**What this task involves:**
Search the entries below. Return every line that has "découpe" in it.

**Records to process:**
-*-*-

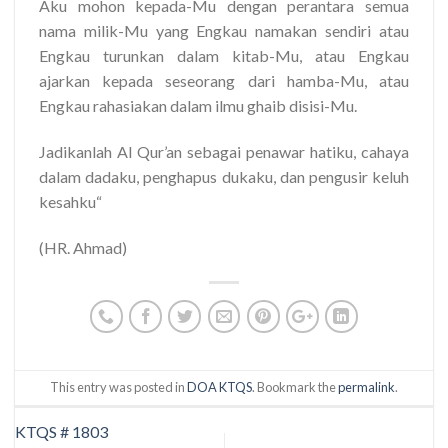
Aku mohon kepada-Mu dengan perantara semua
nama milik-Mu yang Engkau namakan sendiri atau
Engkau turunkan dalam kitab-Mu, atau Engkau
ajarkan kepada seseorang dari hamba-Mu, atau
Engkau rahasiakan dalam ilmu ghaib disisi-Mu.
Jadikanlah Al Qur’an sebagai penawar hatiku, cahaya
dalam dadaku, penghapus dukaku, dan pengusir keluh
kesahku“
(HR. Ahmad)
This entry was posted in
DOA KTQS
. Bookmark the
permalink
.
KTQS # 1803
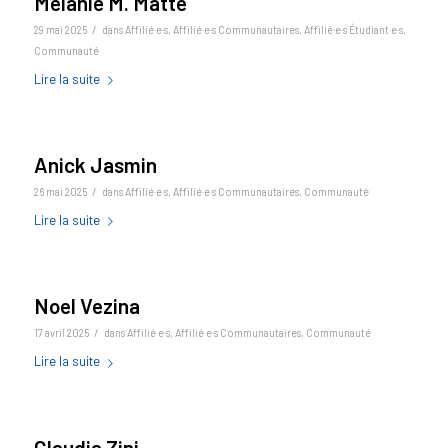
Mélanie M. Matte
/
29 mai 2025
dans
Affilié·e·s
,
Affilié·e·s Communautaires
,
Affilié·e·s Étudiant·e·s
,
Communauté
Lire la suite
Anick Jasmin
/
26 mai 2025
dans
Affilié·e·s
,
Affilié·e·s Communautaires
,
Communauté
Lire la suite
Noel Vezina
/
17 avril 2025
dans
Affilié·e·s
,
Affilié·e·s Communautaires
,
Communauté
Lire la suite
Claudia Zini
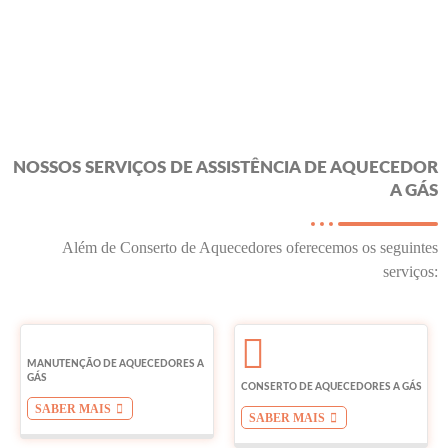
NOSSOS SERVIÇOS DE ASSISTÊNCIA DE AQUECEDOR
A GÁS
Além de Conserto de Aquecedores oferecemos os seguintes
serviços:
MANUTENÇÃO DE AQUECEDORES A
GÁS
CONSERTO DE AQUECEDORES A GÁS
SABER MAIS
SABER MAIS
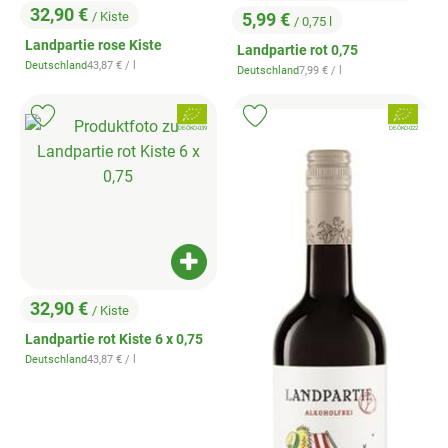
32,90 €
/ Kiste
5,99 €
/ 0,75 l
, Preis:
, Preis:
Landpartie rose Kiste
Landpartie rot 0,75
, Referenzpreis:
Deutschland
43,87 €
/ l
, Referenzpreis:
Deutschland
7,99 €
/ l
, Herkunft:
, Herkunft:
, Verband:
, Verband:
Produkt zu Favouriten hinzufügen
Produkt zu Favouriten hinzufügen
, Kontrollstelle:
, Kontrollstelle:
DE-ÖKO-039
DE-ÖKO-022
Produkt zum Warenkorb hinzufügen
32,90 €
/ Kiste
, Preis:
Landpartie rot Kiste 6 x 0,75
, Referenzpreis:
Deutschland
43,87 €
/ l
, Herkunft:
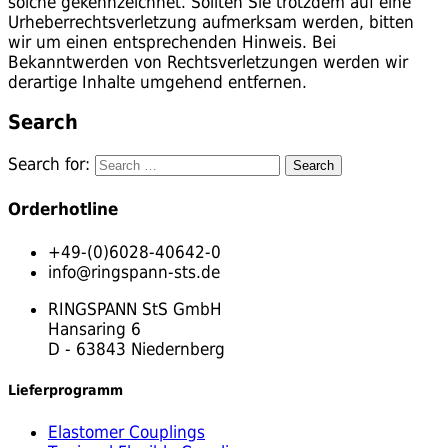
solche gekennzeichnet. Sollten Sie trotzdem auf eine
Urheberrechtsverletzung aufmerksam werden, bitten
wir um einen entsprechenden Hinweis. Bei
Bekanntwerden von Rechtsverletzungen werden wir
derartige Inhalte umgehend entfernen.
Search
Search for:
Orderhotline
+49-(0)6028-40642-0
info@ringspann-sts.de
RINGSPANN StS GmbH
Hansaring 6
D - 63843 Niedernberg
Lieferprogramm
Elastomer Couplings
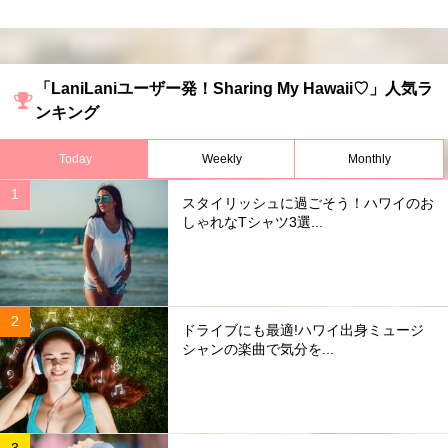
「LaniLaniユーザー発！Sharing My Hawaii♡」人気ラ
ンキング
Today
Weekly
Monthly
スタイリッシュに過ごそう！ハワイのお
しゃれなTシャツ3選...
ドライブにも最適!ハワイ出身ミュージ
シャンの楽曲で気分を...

-*-*-

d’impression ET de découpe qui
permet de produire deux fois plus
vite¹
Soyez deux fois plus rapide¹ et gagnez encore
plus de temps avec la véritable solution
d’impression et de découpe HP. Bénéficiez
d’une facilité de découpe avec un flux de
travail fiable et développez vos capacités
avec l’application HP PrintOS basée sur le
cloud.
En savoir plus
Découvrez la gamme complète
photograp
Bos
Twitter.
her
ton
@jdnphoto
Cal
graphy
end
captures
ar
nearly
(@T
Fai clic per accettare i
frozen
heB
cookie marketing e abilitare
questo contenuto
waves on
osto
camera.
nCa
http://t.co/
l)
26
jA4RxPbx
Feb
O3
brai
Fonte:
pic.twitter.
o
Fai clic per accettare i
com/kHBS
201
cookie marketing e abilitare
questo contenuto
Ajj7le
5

-*-*-

**Written solution:**
d’impression ET de découpe qui
d’impression et de découpe HP. Bénéficiez
d’une facilité de découpe avec un flux de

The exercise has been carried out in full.